Le député CDU, Gunther Krichbaum a également accentué la pression sur les nations qui se sont opposées au système de répartition des réfugiés. Aujourd’hui, si les pays ne coopèrent pas, ils feront face à des mesures financières. « Si nous ne parvenons pas à nous accorder avec les Tchèques ou les Slovaques, alors nous utiliserons cet argent pour les réfugiés », a ajouté le président de la commission des affaires européennes du Bundestag.

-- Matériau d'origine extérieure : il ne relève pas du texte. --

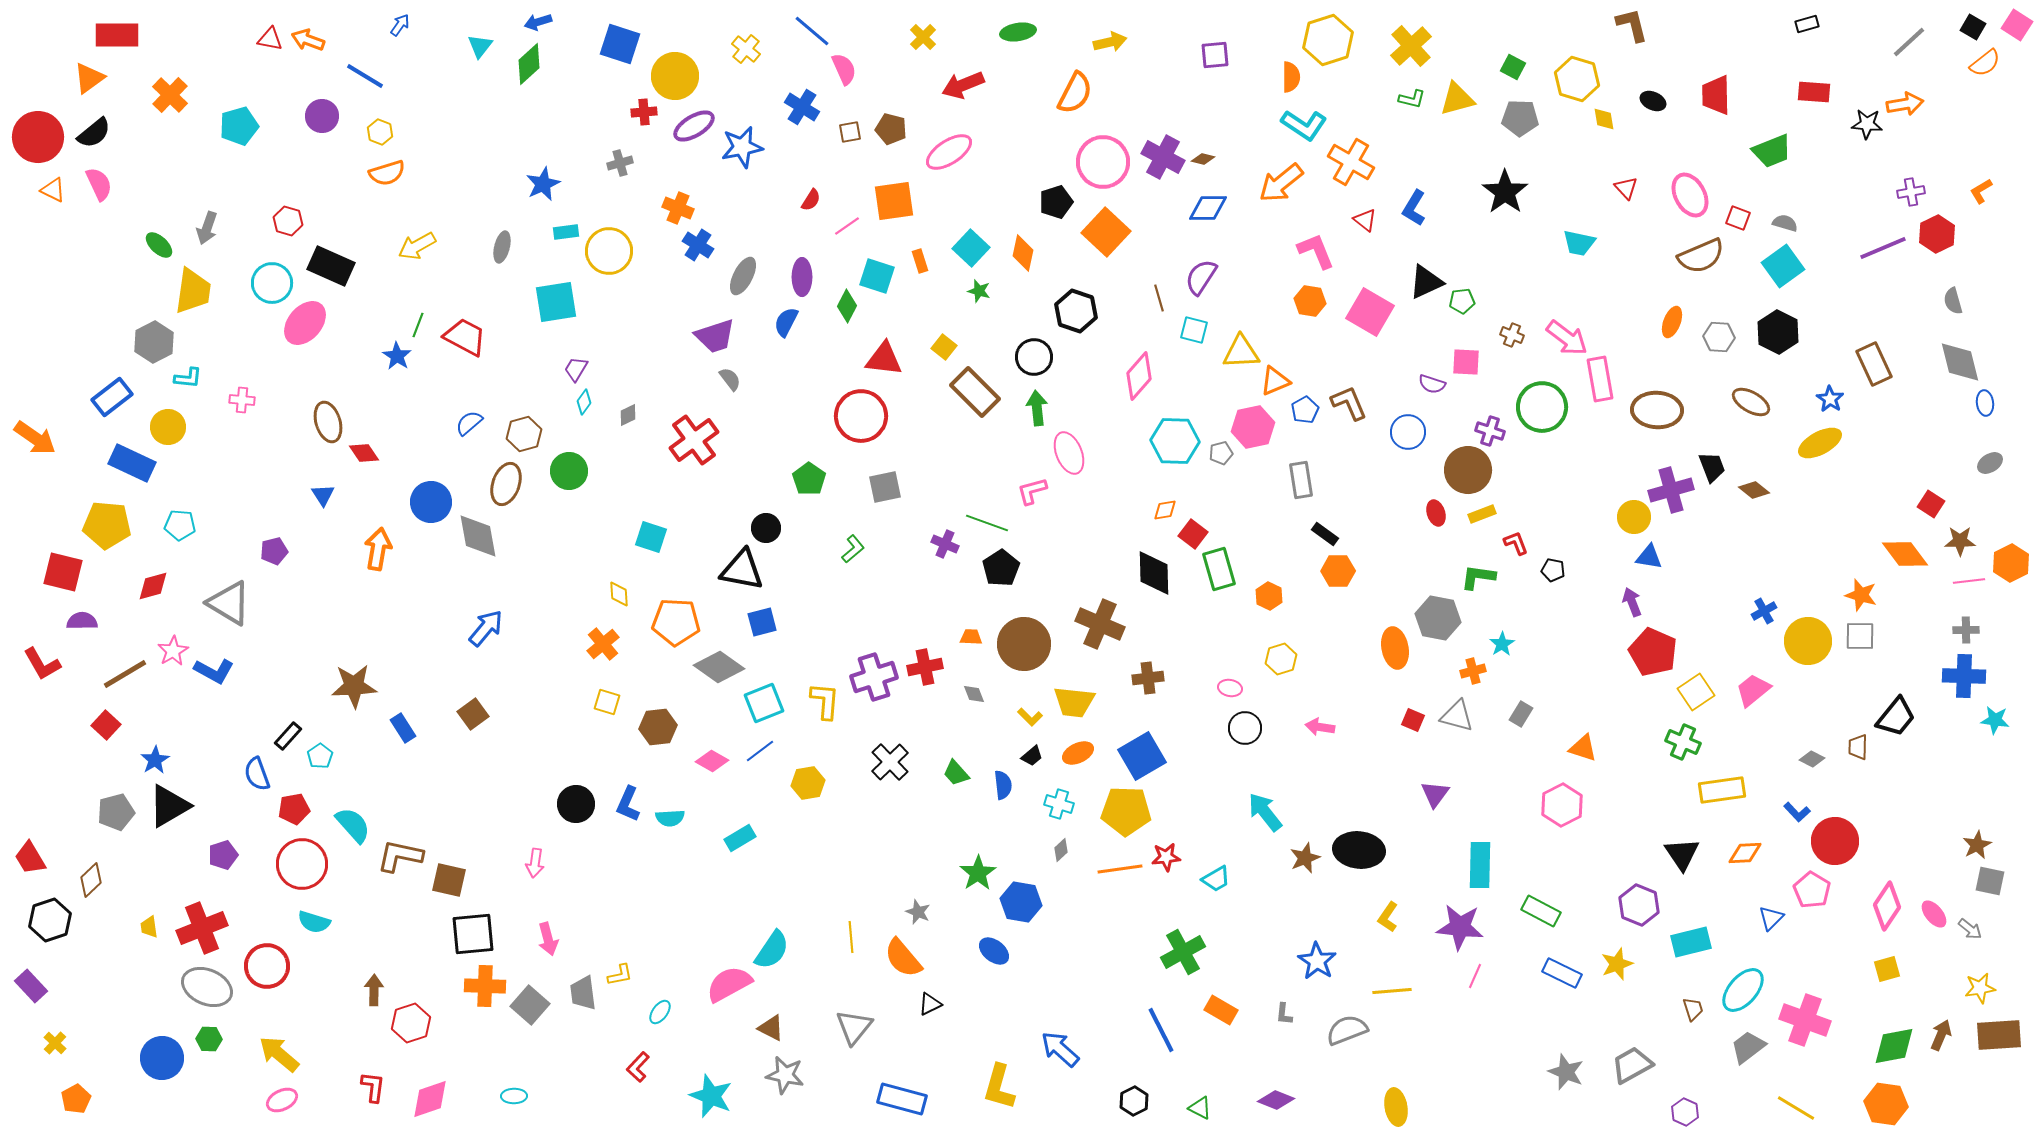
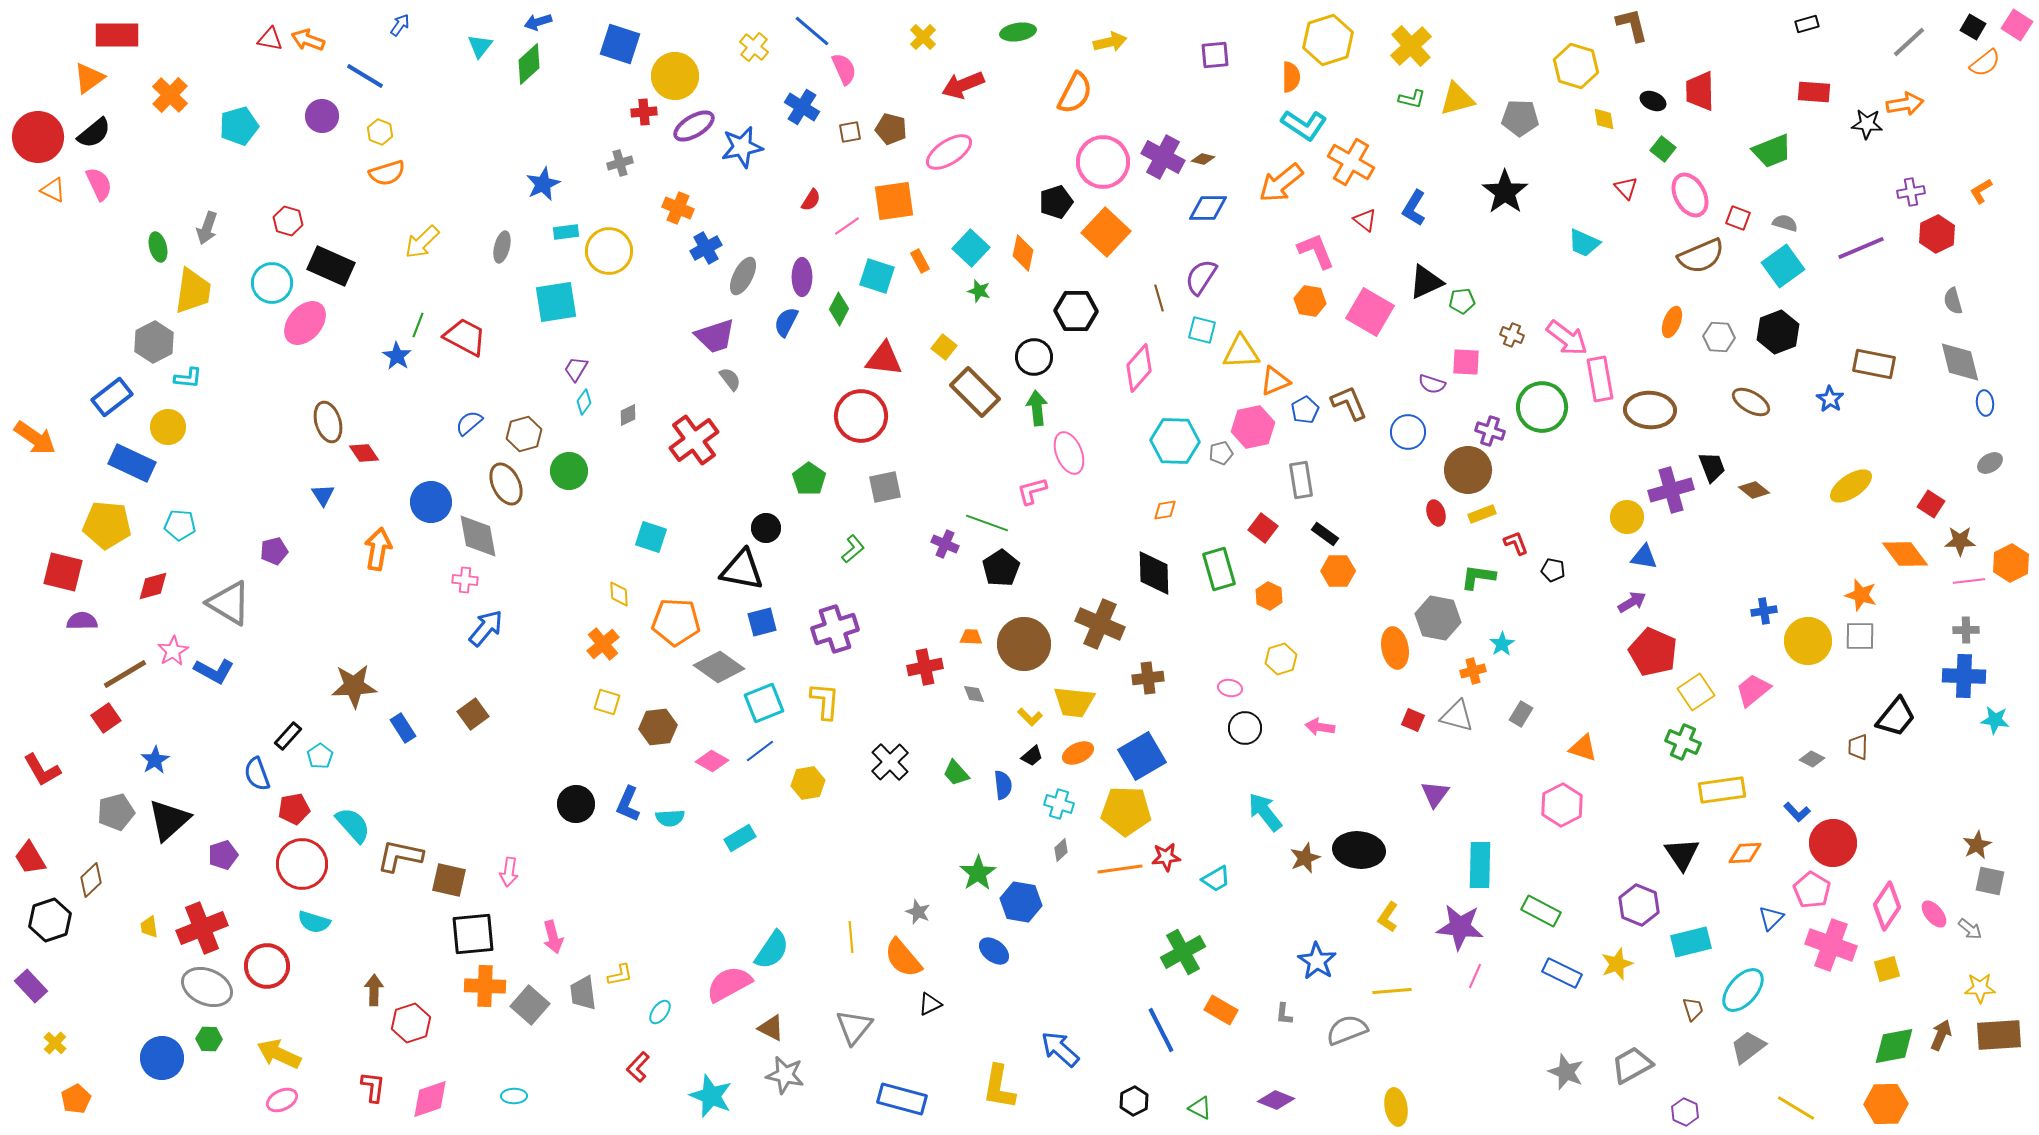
yellow cross at (746, 49): moved 8 px right, 2 px up
green square at (1513, 67): moved 150 px right, 82 px down; rotated 10 degrees clockwise
yellow hexagon at (1577, 79): moved 1 px left, 13 px up
red trapezoid at (1716, 95): moved 16 px left, 4 px up
cyan trapezoid at (1579, 243): moved 5 px right; rotated 12 degrees clockwise
green ellipse at (159, 245): moved 1 px left, 2 px down; rotated 32 degrees clockwise
blue cross at (698, 245): moved 8 px right, 3 px down; rotated 28 degrees clockwise
yellow arrow at (417, 246): moved 5 px right, 4 px up; rotated 15 degrees counterclockwise
purple line at (1883, 248): moved 22 px left
orange rectangle at (920, 261): rotated 10 degrees counterclockwise
green diamond at (847, 306): moved 8 px left, 3 px down
black hexagon at (1076, 311): rotated 18 degrees counterclockwise
cyan square at (1194, 330): moved 8 px right
black hexagon at (1778, 332): rotated 12 degrees clockwise
brown rectangle at (1874, 364): rotated 54 degrees counterclockwise
pink diamond at (1139, 376): moved 8 px up
pink cross at (242, 400): moved 223 px right, 180 px down
brown ellipse at (1657, 410): moved 7 px left
yellow ellipse at (1820, 443): moved 31 px right, 43 px down; rotated 6 degrees counterclockwise
brown ellipse at (506, 484): rotated 45 degrees counterclockwise
yellow circle at (1634, 517): moved 7 px left
red square at (1193, 534): moved 70 px right, 6 px up
blue triangle at (1649, 557): moved 5 px left
purple arrow at (1632, 602): rotated 80 degrees clockwise
blue cross at (1764, 611): rotated 20 degrees clockwise
red L-shape at (42, 664): moved 106 px down
purple cross at (874, 677): moved 39 px left, 48 px up
red square at (106, 725): moved 7 px up; rotated 12 degrees clockwise
black triangle at (169, 806): moved 14 px down; rotated 12 degrees counterclockwise
red circle at (1835, 841): moved 2 px left, 2 px down
pink arrow at (535, 863): moved 26 px left, 9 px down
pink arrow at (548, 939): moved 5 px right, 2 px up
yellow star at (1980, 988): rotated 8 degrees clockwise
pink cross at (1805, 1020): moved 26 px right, 75 px up
yellow arrow at (279, 1054): rotated 15 degrees counterclockwise
yellow L-shape at (999, 1087): rotated 6 degrees counterclockwise
orange hexagon at (1886, 1104): rotated 9 degrees counterclockwise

La situation actuelle concernant la construction de centres de distribution et la relocalisation de quelque 160 000 personnes est déplorable, a regretté Gunther Krichbaum. Les États membres de l’UE doivent montrer clairement que nous sommes une « communauté solidaire », et montrer pourquoi nous avons reçu le prix Nobel de la paix il y a trois ans.

Les dirigeants européens se sont rencontrés le 17 décembre pour parler, entre autres, de la crise des réfugiés. L’un des principaux sujets abordés a été la création d’un corps européen de gardes-frontières et de garde-côtes. La Commission, qui est à l’origine de cette proposition veut que cette agence intervienne dans les États membres, sans leur consentement préalable.

Angela Merkel craint l’isolement

La chancelière allemande, Angela Merkel, a appelé l’Europe à continuer à faire preuve de solidarité. « Aucun pays ne peut faire face à cette crise seul », a-t-elle déclaré devant le Bundestag, le 16 décembre. « Nous ne devons donc pas tomber dans l’isolationnisme en ces temps difficiles », a-t-elle ajouté.

La chancelière a salué la proposition de la Commission pour une agence européenne de protection des frontières, et espère qu’elle sera « débattue et approuvée le plus tôt possible ».

Protéger Schengen

Le commissaire européen en charge de la migration et des affaires intérieures, Dimitris Avramopoulos, craint les effets d’un espace Schengen défaillant. « Schengen doit être préservé et même renforcé », a affirmé le commissaire grec à la presse allemande le 17 décembre. « Si l’espace Schengen est menacé, le projet européen est menacé », a-t-il ajouté.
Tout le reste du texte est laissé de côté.